• [YOUR TASK] Repeat the entries below exactly. Drop the pictures.

Start of Block

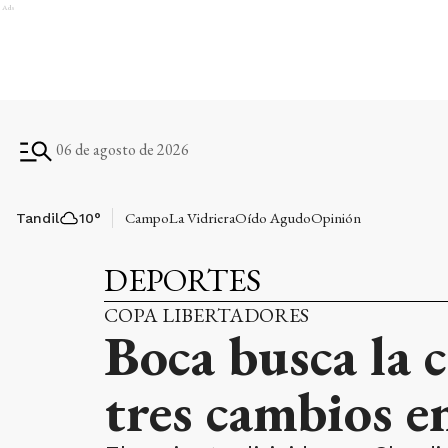
Ads
06 de agosto de 2026
Campo
La Vidriera
Oído Agudo
Opinión
Tandil
10
°
DEPORTES
COPA LIBERTADORES
Boca busca la 
tres cambios en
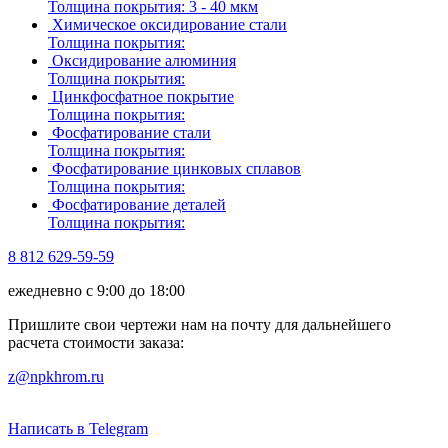
Толщина покрытия:
3 - 40 мкм
Химическое оксидирование стали
Толщина покрытия:
Оксидирование алюминия
Толщина покрытия:
Цинкфосфатное покрытие
Толщина покрытия:
Фосфатирование стали
Толщина покрытия:
Фосфатирование цинковых сплавов
Толщина покрытия:
Фосфатирование деталей
Толщина покрытия:
8 812 629-59-59
ежедневно с 9:00 до 18:00
Пришлите свои чертежи нам на почту для дальнейшего
расчета стоимости заказа:
z@npkhrom.ru
Написать в Telegram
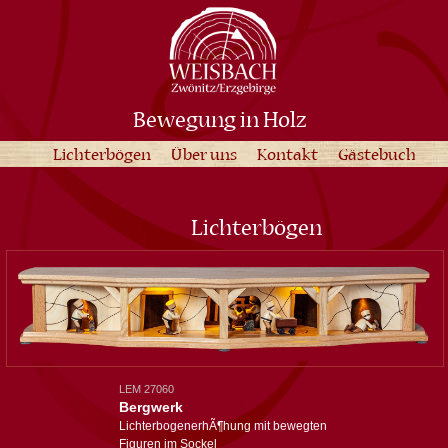
Bewegung in Holz
Lichterbögen
Über uns
Kontakt
Gästebuch
Lichterbögen
LEM 27060
Bergwerk
LichterbogenerhÃ¶hung mit bewegten
Figuren im Sockel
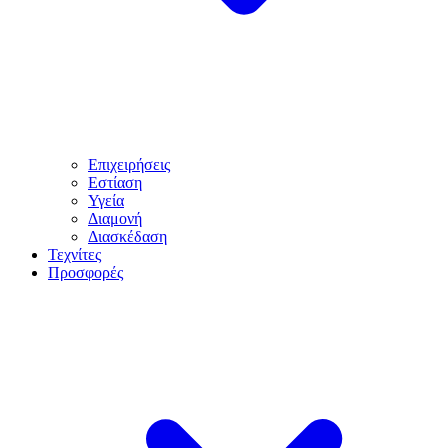
Επιχειρήσεις
Εστίαση
Υγεία
Διαμονή
Διασκέδαση
Τεχνίτες
Προσφορές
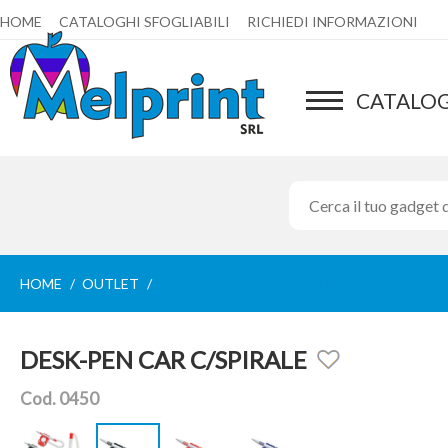
HOME
CATALOGHI SFOGLIABILI
RICHIEDI INFORMAZIONI
CATALO
HOME
OUTLET
DESK-PEN CAR C/SPIRALE
DESK-PEN CAR C/SPIRALE
Cod. 0450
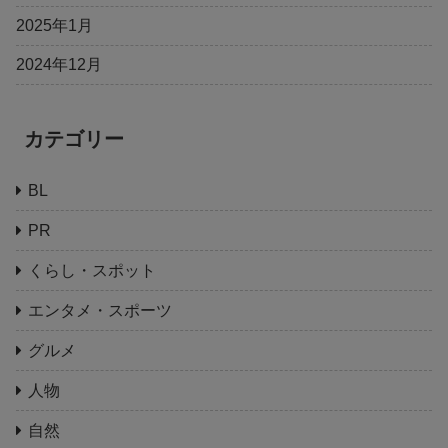
2025年1月
2024年12月
カテゴリー
BL
PR
くらし・スポット
エンタメ・スポーツ
グルメ
人物
自然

End of Block

• [SOLUTION FOR THIS PROBLEM]
Ads
06 de agosto de 2026
Campo
La Vidriera
Oído Agudo
Opinión
Tandil
10
°
DEPORTES
COPA LIBERTADORES
Boca busca la 
tres cambios en
Толщина покрытия:
3 - 40 мкм
Химическое оксидирование стали
Толщина покрытия:
Оксидирование алюминия
Толщина покрытия:
Цинкфосфатное покрытие
Толщина покрытия:
Фосфатирование стали
Толщина покрытия:
Фосфатирование цинковых сплавов
Толщина покрытия:
Фосфатирование деталей
Толщина покрытия:
8 812 629-59-59
ежедневно с 9:00 до 18:00
Пришлите свои чертежи нам на почту для дальнейшего
расчета стоимости заказа:
z@npkhrom.ru
Написать в Telegram
Bewegung in Holz
Lichterbögen
Über uns
Kontakt
Gästebuch
Lichterbögen
LEM 27060
Bergwerk
LichterbogenerhÃ¶hung mit bewegten
Figuren im Sockel
Επιχειρήσεις
Εστίαση
Υγεία
Διαμονή
Διασκέδαση
Τεχνίτες
Προσφορές
HOME
CATALOGHI SFOGLIABILI
RICHIEDI INFORMAZIONI
CATALO
HOME
OUTLET
DESK-PEN CAR C/SPIRALE
DESK-PEN CAR C/SPIRALE
Cod. 0450
2025年1月
2024年12月
カテゴリー
BL
PR
くらし・スポット
エンタメ・スポーツ
グルメ
人物
自然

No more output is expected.